Action item
Below are lines of data, and only some are wanted. Please repeat exactly those from the line that has "Find the location of a particular element. The" through the line that has "What do you see at coordinates (981, 2464)".

Extracted information

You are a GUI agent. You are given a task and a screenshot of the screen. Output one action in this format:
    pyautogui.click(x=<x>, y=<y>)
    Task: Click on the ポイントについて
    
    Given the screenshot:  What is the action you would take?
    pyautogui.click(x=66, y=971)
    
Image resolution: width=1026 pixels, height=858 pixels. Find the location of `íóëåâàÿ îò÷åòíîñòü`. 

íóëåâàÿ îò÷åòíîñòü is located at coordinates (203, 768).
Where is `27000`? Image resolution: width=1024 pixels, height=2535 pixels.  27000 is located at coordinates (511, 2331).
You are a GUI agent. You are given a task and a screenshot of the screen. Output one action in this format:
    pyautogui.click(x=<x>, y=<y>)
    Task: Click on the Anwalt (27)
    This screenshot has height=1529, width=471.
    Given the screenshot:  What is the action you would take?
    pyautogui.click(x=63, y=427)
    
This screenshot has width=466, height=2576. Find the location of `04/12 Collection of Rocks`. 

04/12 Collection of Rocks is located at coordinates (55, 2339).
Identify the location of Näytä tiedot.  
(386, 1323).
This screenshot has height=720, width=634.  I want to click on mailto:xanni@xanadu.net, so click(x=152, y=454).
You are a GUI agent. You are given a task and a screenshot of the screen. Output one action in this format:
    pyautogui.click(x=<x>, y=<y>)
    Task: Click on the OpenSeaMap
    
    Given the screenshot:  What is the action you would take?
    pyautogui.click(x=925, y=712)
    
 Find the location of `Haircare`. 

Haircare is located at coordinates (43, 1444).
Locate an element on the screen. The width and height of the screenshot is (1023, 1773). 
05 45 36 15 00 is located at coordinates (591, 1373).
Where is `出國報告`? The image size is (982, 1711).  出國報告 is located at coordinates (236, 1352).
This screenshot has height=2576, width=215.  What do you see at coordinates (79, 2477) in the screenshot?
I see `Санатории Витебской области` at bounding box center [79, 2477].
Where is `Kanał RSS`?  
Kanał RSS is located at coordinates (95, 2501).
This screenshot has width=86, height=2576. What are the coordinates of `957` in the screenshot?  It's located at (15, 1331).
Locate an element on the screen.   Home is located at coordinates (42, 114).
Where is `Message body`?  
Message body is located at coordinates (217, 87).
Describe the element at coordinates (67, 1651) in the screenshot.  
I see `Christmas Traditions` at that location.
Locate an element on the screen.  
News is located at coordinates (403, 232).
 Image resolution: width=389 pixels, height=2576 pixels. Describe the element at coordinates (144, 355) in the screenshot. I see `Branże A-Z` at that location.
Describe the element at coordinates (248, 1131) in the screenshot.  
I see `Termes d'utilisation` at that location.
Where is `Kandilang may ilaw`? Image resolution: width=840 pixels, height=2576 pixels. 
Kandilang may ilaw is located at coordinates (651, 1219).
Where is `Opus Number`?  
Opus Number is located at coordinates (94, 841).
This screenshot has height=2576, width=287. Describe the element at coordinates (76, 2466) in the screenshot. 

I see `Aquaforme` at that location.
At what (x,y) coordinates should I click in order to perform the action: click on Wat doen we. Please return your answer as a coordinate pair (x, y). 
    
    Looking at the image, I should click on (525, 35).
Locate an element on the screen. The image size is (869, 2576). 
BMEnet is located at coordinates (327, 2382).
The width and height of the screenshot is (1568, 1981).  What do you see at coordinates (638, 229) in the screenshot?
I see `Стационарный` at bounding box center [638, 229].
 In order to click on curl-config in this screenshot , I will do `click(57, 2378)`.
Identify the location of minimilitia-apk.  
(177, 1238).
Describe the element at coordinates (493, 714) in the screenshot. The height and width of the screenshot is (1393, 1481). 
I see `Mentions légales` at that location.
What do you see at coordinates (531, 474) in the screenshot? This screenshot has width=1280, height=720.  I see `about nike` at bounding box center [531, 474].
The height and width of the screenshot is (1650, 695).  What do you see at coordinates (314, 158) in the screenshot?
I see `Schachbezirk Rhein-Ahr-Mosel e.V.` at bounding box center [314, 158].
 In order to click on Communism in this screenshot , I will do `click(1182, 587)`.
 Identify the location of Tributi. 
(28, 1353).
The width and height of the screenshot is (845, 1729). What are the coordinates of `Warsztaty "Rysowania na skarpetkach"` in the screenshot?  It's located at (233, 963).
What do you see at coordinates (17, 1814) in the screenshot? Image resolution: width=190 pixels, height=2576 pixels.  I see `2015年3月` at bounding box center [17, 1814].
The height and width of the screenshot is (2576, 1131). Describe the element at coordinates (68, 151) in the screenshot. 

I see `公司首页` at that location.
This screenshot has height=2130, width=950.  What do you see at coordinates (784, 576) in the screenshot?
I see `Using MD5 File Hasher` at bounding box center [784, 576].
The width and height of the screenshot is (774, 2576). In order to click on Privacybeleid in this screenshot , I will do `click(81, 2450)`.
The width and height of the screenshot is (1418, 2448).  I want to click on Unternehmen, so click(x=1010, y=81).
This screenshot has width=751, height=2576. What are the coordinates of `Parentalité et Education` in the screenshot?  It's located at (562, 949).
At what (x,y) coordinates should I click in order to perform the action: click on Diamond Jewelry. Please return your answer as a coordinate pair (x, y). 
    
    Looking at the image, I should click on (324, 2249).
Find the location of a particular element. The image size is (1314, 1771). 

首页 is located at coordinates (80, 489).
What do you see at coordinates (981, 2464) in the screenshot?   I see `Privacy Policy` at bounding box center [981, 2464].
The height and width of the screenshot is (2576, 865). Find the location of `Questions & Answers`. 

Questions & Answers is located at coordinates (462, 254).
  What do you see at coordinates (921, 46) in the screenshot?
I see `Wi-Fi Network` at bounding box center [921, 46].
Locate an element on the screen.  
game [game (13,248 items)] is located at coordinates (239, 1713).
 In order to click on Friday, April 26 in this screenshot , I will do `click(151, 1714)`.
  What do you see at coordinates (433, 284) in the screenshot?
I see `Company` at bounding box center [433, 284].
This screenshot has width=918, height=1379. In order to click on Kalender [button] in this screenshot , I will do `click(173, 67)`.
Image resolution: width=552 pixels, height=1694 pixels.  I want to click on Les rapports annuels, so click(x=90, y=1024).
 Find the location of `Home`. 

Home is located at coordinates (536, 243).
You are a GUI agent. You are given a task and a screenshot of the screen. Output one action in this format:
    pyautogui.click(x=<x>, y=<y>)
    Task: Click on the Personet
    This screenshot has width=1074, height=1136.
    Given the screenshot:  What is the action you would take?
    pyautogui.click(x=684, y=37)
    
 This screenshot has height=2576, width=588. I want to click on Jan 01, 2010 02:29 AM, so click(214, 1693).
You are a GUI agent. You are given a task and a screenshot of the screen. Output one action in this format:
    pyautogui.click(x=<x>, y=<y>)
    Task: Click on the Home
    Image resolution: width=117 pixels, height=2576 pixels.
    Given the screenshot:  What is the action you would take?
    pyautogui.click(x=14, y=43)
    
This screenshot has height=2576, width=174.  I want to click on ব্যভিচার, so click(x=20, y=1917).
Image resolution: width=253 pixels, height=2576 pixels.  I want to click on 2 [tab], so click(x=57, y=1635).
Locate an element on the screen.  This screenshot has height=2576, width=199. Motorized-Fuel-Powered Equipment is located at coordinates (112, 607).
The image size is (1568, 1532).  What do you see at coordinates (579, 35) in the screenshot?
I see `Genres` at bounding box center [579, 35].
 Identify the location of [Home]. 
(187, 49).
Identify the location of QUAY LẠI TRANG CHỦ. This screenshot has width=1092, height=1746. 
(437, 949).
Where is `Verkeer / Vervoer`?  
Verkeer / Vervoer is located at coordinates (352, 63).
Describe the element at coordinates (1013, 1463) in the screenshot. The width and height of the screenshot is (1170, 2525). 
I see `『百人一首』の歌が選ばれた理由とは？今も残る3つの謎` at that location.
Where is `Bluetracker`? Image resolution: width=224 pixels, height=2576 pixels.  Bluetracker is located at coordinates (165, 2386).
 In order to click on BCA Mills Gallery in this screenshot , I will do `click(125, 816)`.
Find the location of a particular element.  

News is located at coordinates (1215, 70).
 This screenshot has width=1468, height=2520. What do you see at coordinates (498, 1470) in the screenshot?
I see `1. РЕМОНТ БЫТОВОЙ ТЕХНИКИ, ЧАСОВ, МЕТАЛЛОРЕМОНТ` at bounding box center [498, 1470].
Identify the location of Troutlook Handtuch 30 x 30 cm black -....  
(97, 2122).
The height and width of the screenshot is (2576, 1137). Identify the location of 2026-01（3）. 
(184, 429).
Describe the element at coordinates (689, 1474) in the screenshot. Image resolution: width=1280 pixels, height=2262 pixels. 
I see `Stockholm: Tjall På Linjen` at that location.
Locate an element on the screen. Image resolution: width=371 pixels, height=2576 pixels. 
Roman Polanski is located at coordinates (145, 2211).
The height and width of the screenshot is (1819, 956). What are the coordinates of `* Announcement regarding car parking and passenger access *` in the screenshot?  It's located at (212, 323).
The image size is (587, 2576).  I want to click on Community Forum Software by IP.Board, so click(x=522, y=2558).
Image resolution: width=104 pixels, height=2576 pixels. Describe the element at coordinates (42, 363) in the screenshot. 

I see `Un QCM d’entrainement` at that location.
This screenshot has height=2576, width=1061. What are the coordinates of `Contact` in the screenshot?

Response to the task
Find the location of a particular element. The image size is (1314, 1771). 

首页 is located at coordinates (80, 489).
What do you see at coordinates (981, 2464) in the screenshot?   I see `Privacy Policy` at bounding box center [981, 2464].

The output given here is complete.